そして一旦、加熱を中断し、ステップS15ではMRI装置により温度モニタ画像を取得する。ステップS14とステップS15を繰り返し、局所励起した部分の温度を計測し、予め設定した温度に達するとステップS16で終了する。
【0072】
図21は、電磁照射による加熱治療と温度モニタ画像の取得までのさらに他の処理方法を示すフローチャートである。
図21において、ステップS20はスタートステップであり、ステップS21では、病巣領域に薬剤を投与するのと一緒に磁性体微粒子を投与する。
【0073】
ステップS22では、MRI装置にて撮影した画像をもとに局所励起する場所の位置決めを行う。ステップS23では、MRI装置により温度モニタ用の基準画像を撮像し、基準画像を取得する。次にステップS24では、RFコイル14に高周波パルスを供給し、磁性体微粒子を付着させた部分に高周波磁場を照射し、ステップS22で位置決めした場所付近を加熱する。
【0074】
またステップS25ではMRI装置により温度モニタ画像を取得する。ステップS25のあと加熱した部分の温度を計測し、予め設定した温度に達するとステップS26で温熱治療を完了し、ステップS24での電磁照射を終了させ、加熱を中止し、ステップS27で終了する。尚、高周波加熱する照射コイルは、RFコイル14と兼用してもよいし、照射コイルを別個に設置することもできる。
【0075】
図22は、以上述べた各種の画像を1つの画面に表示した例、即ち加熱治療中のモニタリング画像の表示例を示す。

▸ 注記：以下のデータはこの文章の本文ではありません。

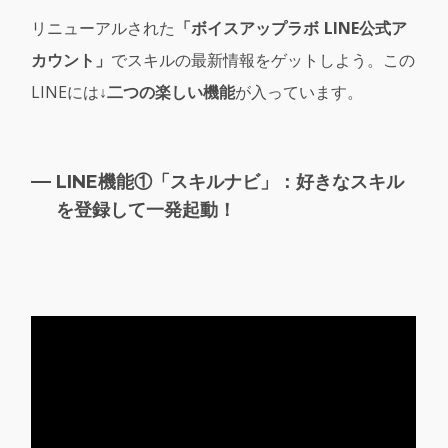
リニューアルされた
「ボイスアップラボ LINE公式ア
カウント」
でスキルの最新情報をゲットしよう。この
LINEには
↓二つの楽しい機能
が入っています。
LINE機能①「スキルナビ」：好きなスキル
を登録して一発起動！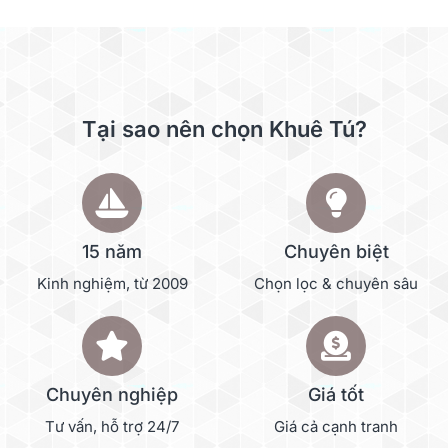
Tại sao nên chọn Khuê Tú?
15 năm
Chuyên biệt
Kinh nghiệm, từ 2009
Chọn lọc & chuyên sâu
Chuyên nghiệp
Giá tốt
Tư vấn, hỗ trợ 24/7
Giá cả cạnh tranh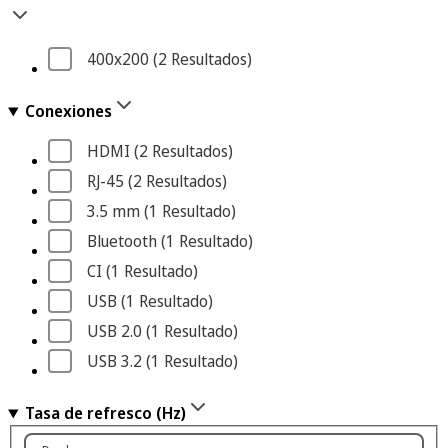
400x200
 (2
 Resultados
)
Conexiones
HDMI
 (2
 Resultados
)
RJ-45
 (2
 Resultados
)
3.5 mm
 (1
 Resultado
)
Bluetooth
 (1
 Resultado
)
CI
 (1
 Resultado
)
USB
 (1
 Resultado
)
USB 2.0
 (1
 Resultado
)
USB 3.2
 (1
 Resultado
)
Tasa de refresco (Hz)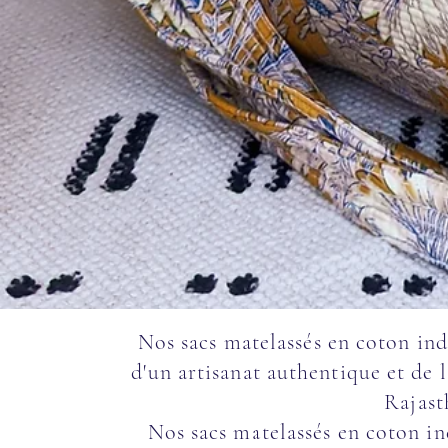
Nos sacs matelassés en coton indi
d'un artisanat authentique et de 
Rajasth
Nos sacs matelassés en coton in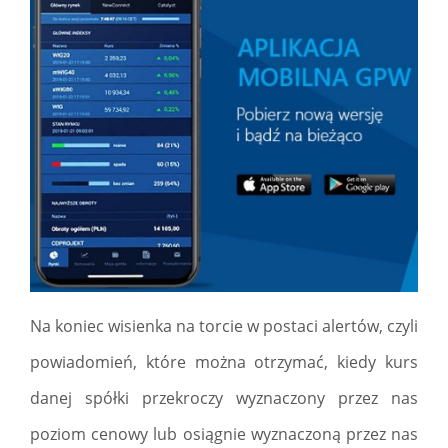
Na koniec wisienka na torcie w postaci alertów, czyli
powiadomień, które można otrzymać, kiedy kurs
danej spółki przekroczy wyznaczony przez nas
poziom cenowy lub osiągnie wyznaczoną przez nas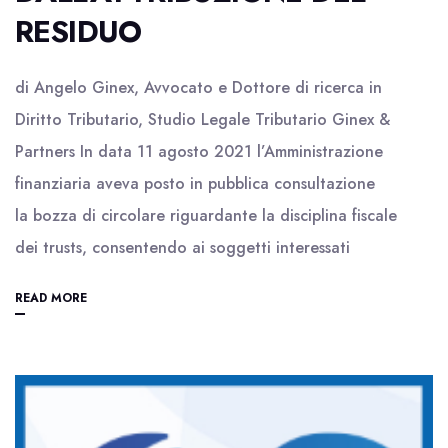
RESIDUO
di Angelo Ginex, Avvocato e Dottore di ricerca in
Diritto Tributario, Studio Legale Tributario Ginex &
Partners In data 11 agosto 2021 l’Amministrazione
finanziaria aveva posto in pubblica consultazione
la bozza di circolare riguardante la disciplina fiscale
dei trusts, consentendo ai soggetti interessati
READ MORE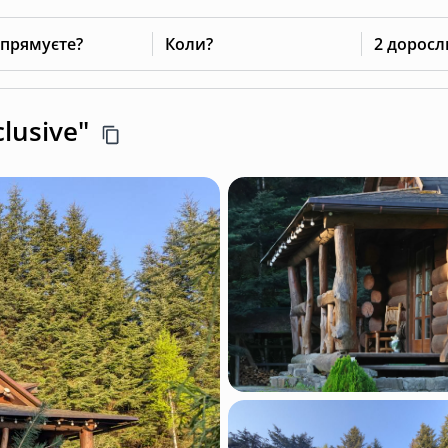
 прямуєте?
Коли?
2 доросл
lusive"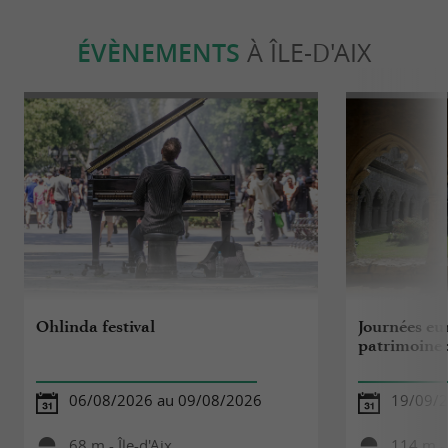
ÉVÈNEMENTS
À ÎLE-D'AIX
Ohlinda festival
Journées eu
patrimoine
06/08/2026 au 09/08/2026
19/09/2
68 m - Île-d'Aix
114 m - 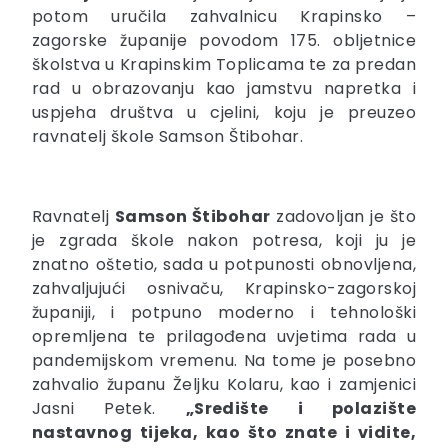
potom uručila zahvalnicu Krapinsko –
zagorske županije povodom 175. obljetnice
školstva u Krapinskim Toplicama te za predan
rad u obrazovanju kao jamstvu napretka i
uspjeha društva u cjelini, koju je preuzeo
ravnatelj škole Samson Štibohar.
Ravnatelj
Samson Štibohar
zadovoljan je što
je zgrada škole nakon potresa, koji ju je
znatno oštetio, sada u potpunosti obnovljena,
zahvaljujući osnivaču, Krapinsko-zagorskoj
županiji, i potpuno moderno i tehnološki
opremljena te prilagođena uvjetima rada u
pandemijskom vremenu. Na tome je posebno
zahvalio županu Željku Kolaru, kao i zamjenici
Jasni Petek.
„Središte i polazište
nastavnog tijeka, kao što znate i vidite,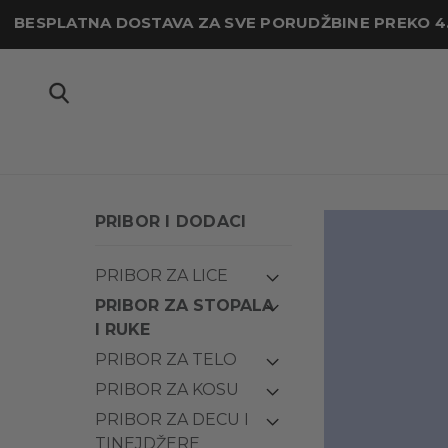
BESPLATNA DOSTAVA ZA SVE PORUDŽBINE PREKO 4
PRIBOR I DODACI
PRIBOR ZA LICE
PRIBOR ZA STOPALA
I RUKE
PRIBOR ZA TELO
PRIBOR ZA KOSU
PRIBOR ZA DECU I
TINEJDŽERE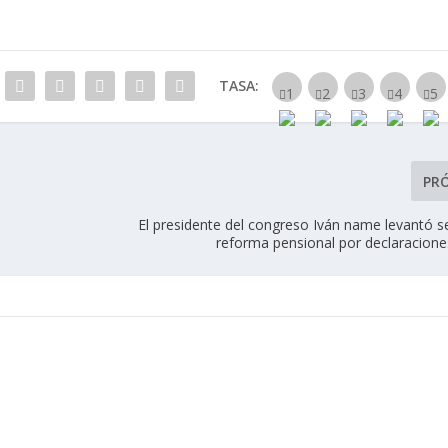
TASA:
PR
El presidente del congreso Iván name levantó s
reforma pensional por declaracione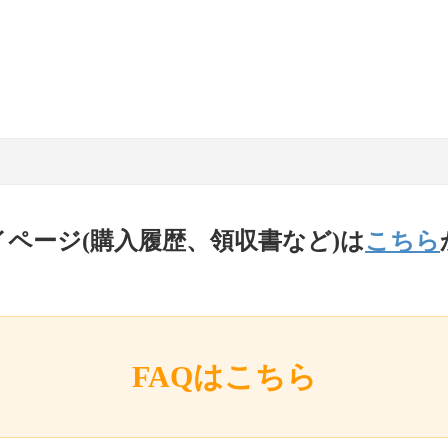
イページ(購入履歴、領収書など)は
こちら
FAQはこちら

図22では、病巣領域の焼灼位置を示す画像(a)を表示し、造影剤や病巣領域の発熱の状況を可視化するために、造影剤画像、形態画像、機能画像、発熱の様子を示す画像、神経束の情報、癌組織の悪性度を示す情報等を、3D(SVRやMIP)画像、MPR画像等の上に合成表示した例である。
【0076】
例えば、(b),(c),(d)のように、病巣領域(発熱箇所)をそれぞれ異なる角度方向から見た断面画像を表示し、腫瘍部100を温度によって色を変えて表示する。また(e)のように、腫瘍100、神経束101、脳表面106等の3D画像を重ね合わせた画像を表示する。モニタリング画像には、磁場を掛けて発熱している状況を、リアルタイム、又は任意時間間隔毎に合成表示することができる。
【0077】
以上述べたように本発明の実施形態によれば、低侵襲で癌組織のみをピンポイントで繰り返し治療を行うことができ、診断〜治療〜経過観察の過程を1台の装置上で実現することができ、診断治療の支援効果が飛躍的に向上する。
【0078】
また、表示されている画像上で、焼灼する位置や範囲、焼灼する順番、焼灼する回数等を決定できるので、癌組織を温熱治療するための治療計画の立案や、治療の可否の判断、インフォームドコンセント等、診断治療に必要な多くの情報をユーザや患者に対して提供できる。さらに、治療位置、治療範囲、磁性体微粒子の発熱の状況等をシミュレーション表示しながら、3D画像やMPR画像上にリアルタイムに合成表示でき、MRI装置自身の臨床の場での有用性がより向上する。
【0079】
以上、本発明のいくつかの実施形態を述べたが、これらの実施形態は、例として提示したものであり、発明の範囲を限定することは意図していない。これらの実施形態は、その他の様々な形態で実施されることが可能であり、発明の要旨を逸脱しない範囲で、種々の省略、置き換え、変更を行うことができる。これらの実施形態やその変形は、発明の範囲や要旨に含まれると同様に、特許請求の範囲に記載された発明とその均等の範囲に含まれるものである。